Según estudios de referentes como Standish Group y McKinsey, más del 70% de los grandes proyectos de IT exceden plazos, presupuesto o no entregan el valor esperado. Pese a esta realidad, los patrones de error se repiten. No por falta de conocimiento técnico, sino por subestimar la complejidad real que implica transformar una organización a través de la tecnología.
El problema rara vez es la tecnología, sino la gestión de esa complejidad. Entonces, ¿cómo encarar estas transformaciones? ¿Cuáles son los errores más frecuentes y cuál es la hoja de ruta para neutralizarlos?
En proyectos de gran escala conviven múltiples actores: implementadores, frentes técnicos, áreas de negocio, proveedores y equipos de infraestructura. Todos “participan”, pero pocos tienen la visión integral de cómo su trabajo impacta en el todo.
Cuando no hay una dirección clara, los proyectos se llenan de reuniones sin definiciones, las decisiones se postergan y los conflictos se resuelven “por default”. La falta de un liderazgo integrador no genera ruido inmediato; genera silencios peligrosos.
Existe la creencia de que el mejor talento puede liderar una transformación en su “tiempo libre”, manteniendo sus responsabilidades habituales. El resultado es predecible: definiciones tardías e incompletas “porque el día a día no da respiro”, reprocesos costosos y, lo más crítico, la pérdida de los beneficios que el software prometía.

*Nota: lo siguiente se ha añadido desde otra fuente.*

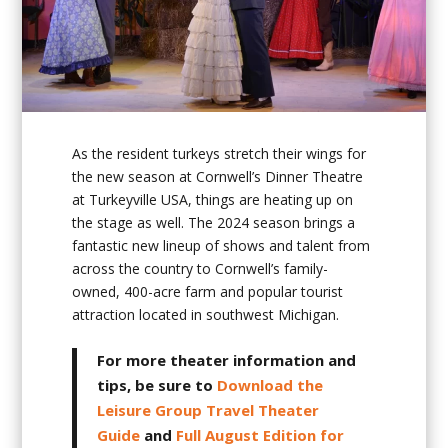
As the resident turkeys stretch their wings for
the new season at Cornwell’s Dinner Theatre
at Turkeyville USA, things are heating up on
the stage as well. The 2024 season brings a
fantastic new lineup of shows and talent from
across the country to Cornwell’s family-
owned, 400-acre farm and popular tourist
attraction located in southwest Michigan.
For more theater information and
tips, be sure to
Download the
Leisure Group Travel Theater
Guide
and
Full August Edition for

Presupuestar desde el día cero el backfill (contratar apoyo temporal para tareas rutinarias), permitiendo que los usuarios clave se enfoquen en el proyecto, no es un costo extra; es una póliza de seguro.
Uno de los errores más comunes es pensar que capacitar es suficiente para gestionar el cambio.
La resistencia no suele ser conceptual, sino práctica: el usuario se resiste cuando no entiende cómo cambiará su rutina, cuando siente que pierde el control o cuando tiene una visión fragmentada de su proceso de trabajo; sin una adopción real, los beneficios quedan en el business case.
Nada de lo anterior es sostenible sin un control financiero quirúrgico. Muchos proyectos exceden el presupuesto cuando, en realidad, nunca fueron gobernados debidamente. Sin una estimación dinámica de los consumos futuros, las decisiones siempre llegan tarde.
Los grandes proyectos de software son, en esencia, desafíos de transformación organizacional con un fuerte componente humano y cultural.
Implementar tecnología de gran escala no es un problema técnico; es un ejercicio de disciplina ejecutiva. La pregunta clave no es si la empresa tiene el software adecuado, sino si tiene la madurez de liderazgo para llevar adelante el cambio que esa tecnología habilita.
Aquellos que protegen el alcance, definen un modelo claro de gestión y gobierno, liberan al talento, orquestan a los actores y gestionan la adopción son quienes realmente transforman sus organizaciones. El resto, simplemente habrá adquirido un software caro.